El huracán Melissa, el más fuerte que ha azotado Jamaica, devastó la agricultura de la isla con vientos de hasta 185 millas por hora, matando a 45 personas y causando pérdidas económicas equivalentes al 30 por ciento del PIB del año pasado. Los agricultores en regiones clave como la parroquia de St. Elizabeth perdieron cultivos, ganado y equipo, exacerbando las preocupaciones sobre la seguridad alimentaria. Las autoridades han anunciado un plan de reconstrucción de 3 mil millones de dólares en medio de llamados a prácticas resilientes al clima.
Tres semanas después de que el huracán Melissa azotara Jamaica el 23 de octubre de 2025, la isla lidia con una destrucción generalizada. La tormenta, con vientos que alcanzaron las 185 millas por hora, derribó líneas eléctricas, dejando al 70 por ciento del país sin electricidad inicialmente. Las inundaciones, deslizamientos de tierra y escombros bloquearon carreteras, obstaculizando la ayuda a las zonas rurales.
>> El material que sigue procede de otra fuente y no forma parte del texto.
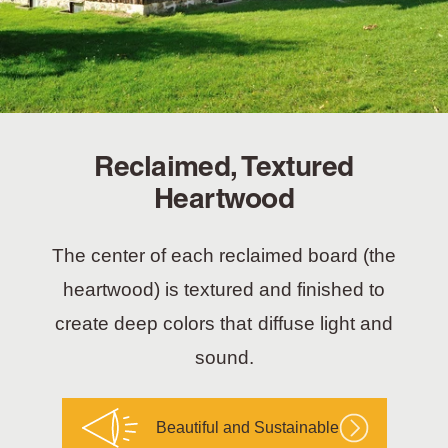
Reclaimed, Textured
Heartwood
The center of each reclaimed board (the
heartwood) is textured and finished to
create deep colors that diffuse light and
sound.
Beautiful and Sustainable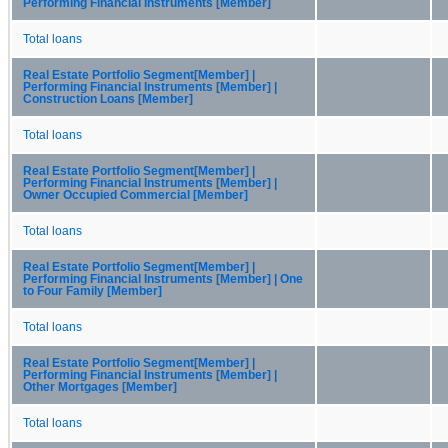
Performing Financial Instruments [Member]
Total loans
Real Estate Portfolio Segment[Member] |
Performing Financial Instruments [Member] |
Construction Loans [Member]
Total loans
Real Estate Portfolio Segment[Member] |
Performing Financial Instruments [Member] |
Owner Occupied Commercial [Member]
Total loans
Real Estate Portfolio Segment[Member] |
Performing Financial Instruments [Member] | One
to Four Family [Member]
Total loans
Real Estate Portfolio Segment[Member] |
Performing Financial Instruments [Member] |
Other Mortgages [Member]
Total loans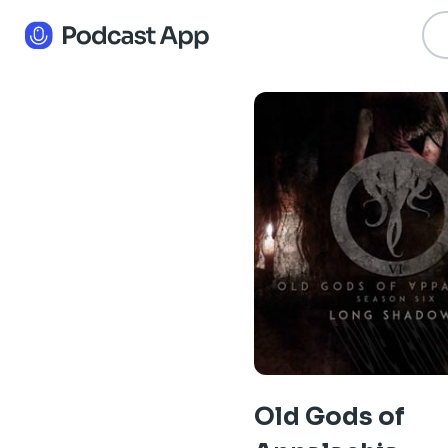
Old Gods of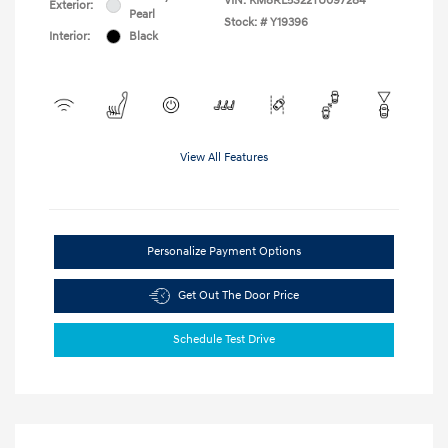
VIN:
KM8RL5S22TU097284
Exterior:
Pearl
Stock: #
Y19396
Interior:
Black
View All Features
Personalize Payment Options
Get Out The Door Price
Schedule Test Drive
Las autoridades confirmaron 45 muertes y 15 personas desaparecidas, mientras que el huracán también afectó a Cuba, Haití y la República Dominicana.
El primer ministro Andrew Holness informó de pérdidas económicas de aproximadamente el 30 por ciento del producto interno bruto del año pasado, una cifra que el Programa de las Naciones Unidas para el Desarrollo espera que aumente. La agricultura, que emplea a casi uno de cada cinco jamaicanos según el Banco Mundial, sufrió enormemente. Más de 70.000 agricultores y 41.500 hectáreas de tierra de cultivo se vieron afectados, particularmente en la parroquia de St. Elizabeth, la canasta de pan de Jamaica. Cultivos como plátanos, caña de azúcar y ñames fueron arruinados, y murieron más de un millón de animales, incluyendo la mitad del stock de aves de corral de Caribbean Broilers.
La tormenta golpeó justo cuando los agricultores se recuperaban del huracán Beryl de 2024. El ministro de Agricultura Floyd Green anunció un plan de 3 mil millones de dólares para ayudar en la reconstrucción, con la distribución de semillas comenzando esta semana. Decenas de miles ahora requieren asistencia alimentaria inmediata, según el PNUD. Los mercados urbanos, como el Coronation Market de Kingston, están más vacíos a medida que escasean los suministros.
Los esfuerzos humanitarios se centran en lo esencial. La Cruz Roja de Jamaica informa que los agricultores están salvando lo que pueden, con la oficial de comunicaciones Esther Pinnock declarando: “Los agricultores están tratando de salvar lo que pueden. Pero muchos tendrán que empezar desde cero”. Water to Wine ha distribuido filtros de agua en Montego Bay, y Jennifer Jones de Hunger Relief International enfatizó: “Sin satisfacer estas necesidades esenciales, la recuperación a largo plazo simplemente no es posible”. La ayuda informal incluye a Marcia Wigley y Tay Simms, con base en Nueva York, quienes recaudaron más de 5.000 dólares para familiares en las parroquias de Manchester y St. Elizabeth, donde se derribaron árboles y se destruyeron tanques de agua. Wigley señaló: “La mayor preocupación... es la comida”, agregando: “Tomará un tiempo para que puedan sustentarse de nuevo. No se pueden cultivar cosechas de la noche a la mañana”.
Después de Beryl, la Cruz Roja promovió prácticas inteligentes frente al clima como la agricultura en colinas y la protección del ganado. Pinnock advirtió: “Lo que tenemos en vigor es inadecuado”, instando a una reconstrucción innovadora para tormentas que se intensifican debido al cambio climático.